* [What you are asked to do] What is wanted is every line below from the one with "Luiz Domingues. (221, 1603)" up to and including the one with "信息公开 (581, 90)", retyped exactly, pictures excluded, nothing else.

Saved data entries
● ● ● ●

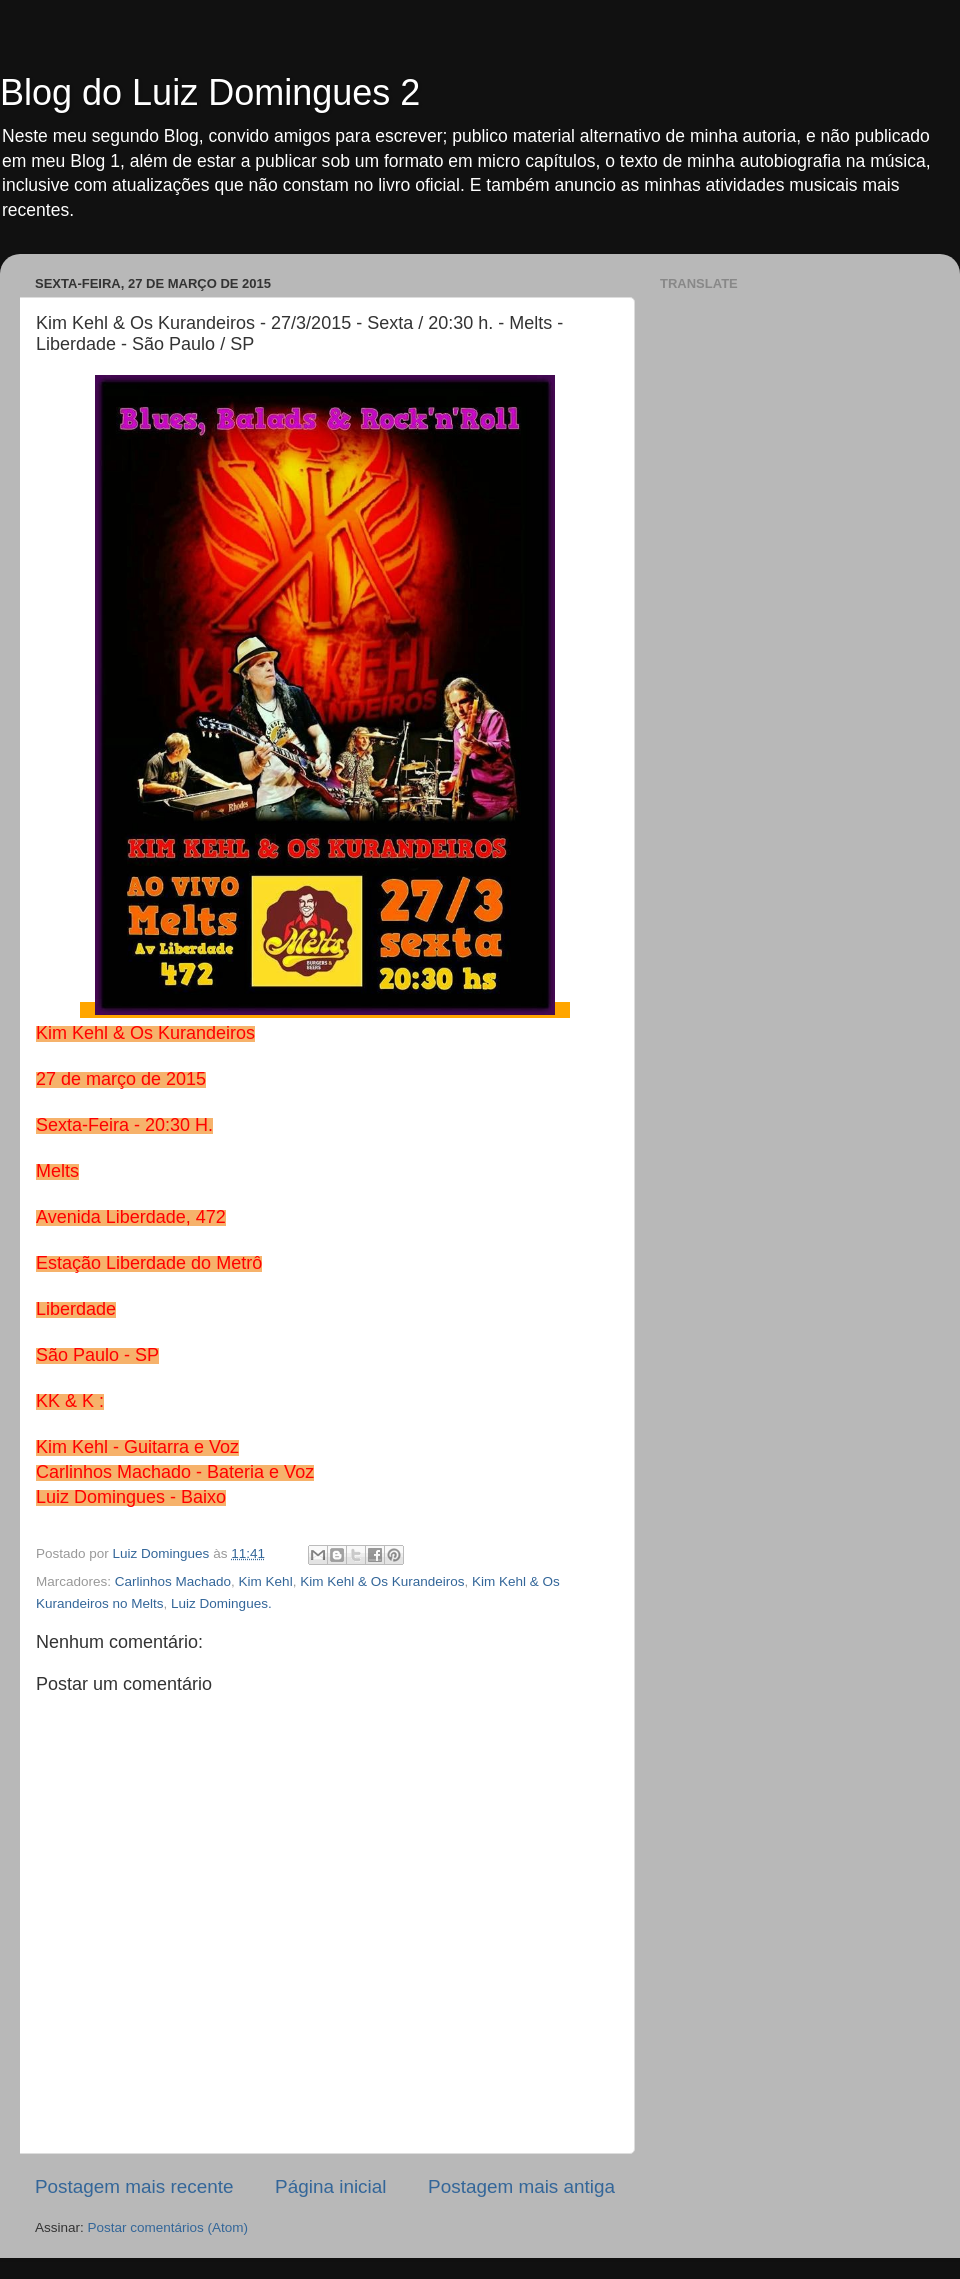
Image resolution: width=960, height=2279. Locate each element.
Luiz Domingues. (221, 1603)
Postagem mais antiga (521, 2186)
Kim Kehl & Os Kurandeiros (382, 1581)
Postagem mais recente (134, 2186)
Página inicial (330, 2186)
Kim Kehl (266, 1581)
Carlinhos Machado (173, 1581)
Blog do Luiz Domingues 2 (210, 92)
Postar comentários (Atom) (168, 2227)
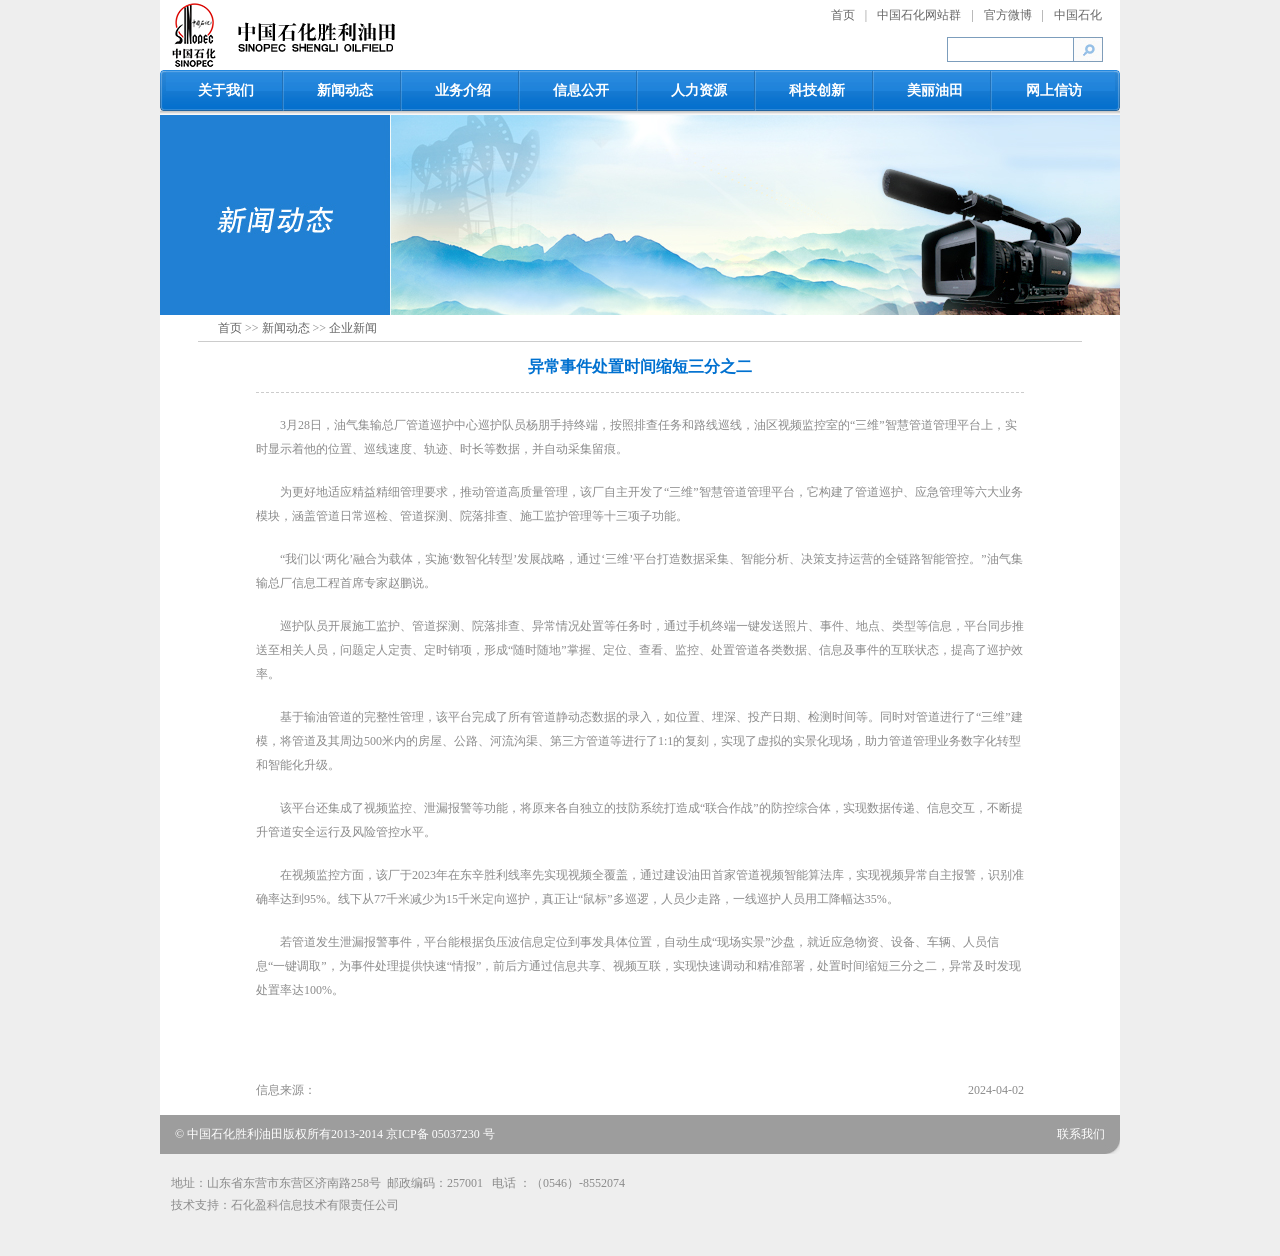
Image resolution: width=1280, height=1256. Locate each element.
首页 (843, 15)
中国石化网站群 (919, 15)
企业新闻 (353, 328)
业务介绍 (463, 90)
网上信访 (1054, 90)
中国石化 (1078, 15)
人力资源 (699, 90)
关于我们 (226, 90)
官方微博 (1008, 15)
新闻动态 (345, 90)
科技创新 (817, 90)
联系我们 (1081, 1134)
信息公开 (581, 90)
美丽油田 (935, 90)
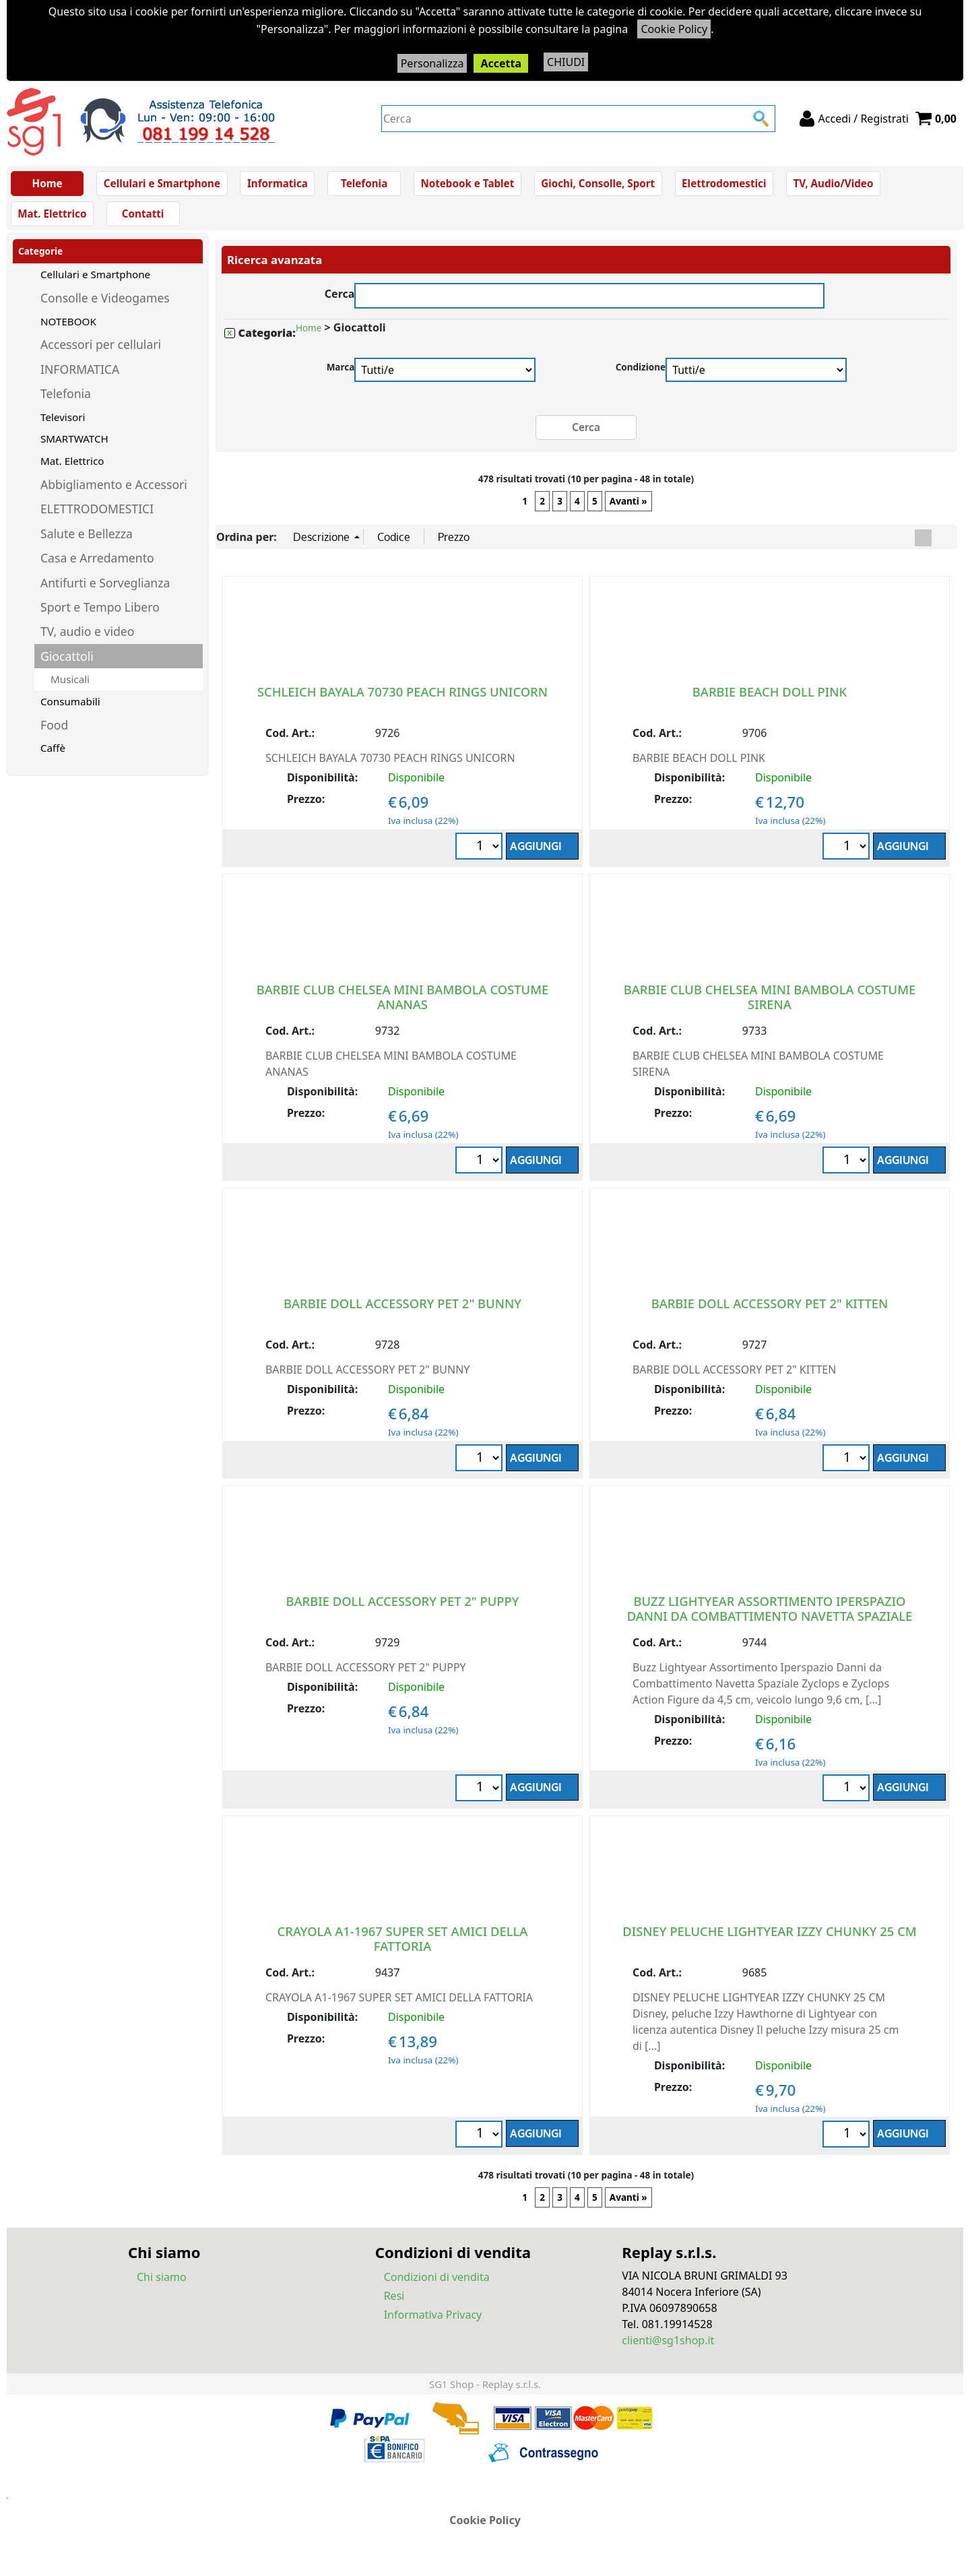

● ● ● ●

* [Result]
Luiz Domingues. (221, 1603)
Postagem mais antiga (521, 2186)
Kim Kehl & Os Kurandeiros (382, 1581)
Postagem mais recente (134, 2186)
Página inicial (330, 2186)
Kim Kehl (266, 1581)
Carlinhos Machado (173, 1581)
Blog do Luiz Domingues 2 (210, 92)
Postar comentários (Atom) (168, 2227)
Image resolution: width=1280, height=1256. Locate each element.
首页 (843, 15)
中国石化网站群 (919, 15)
企业新闻 (353, 328)
业务介绍 (463, 90)
网上信访 (1054, 90)
中国石化 (1078, 15)
人力资源 (699, 90)
关于我们 (226, 90)
官方微博 (1008, 15)
新闻动态 (345, 90)
科技创新 (817, 90)
联系我们 (1081, 1134)
信息公开 (581, 90)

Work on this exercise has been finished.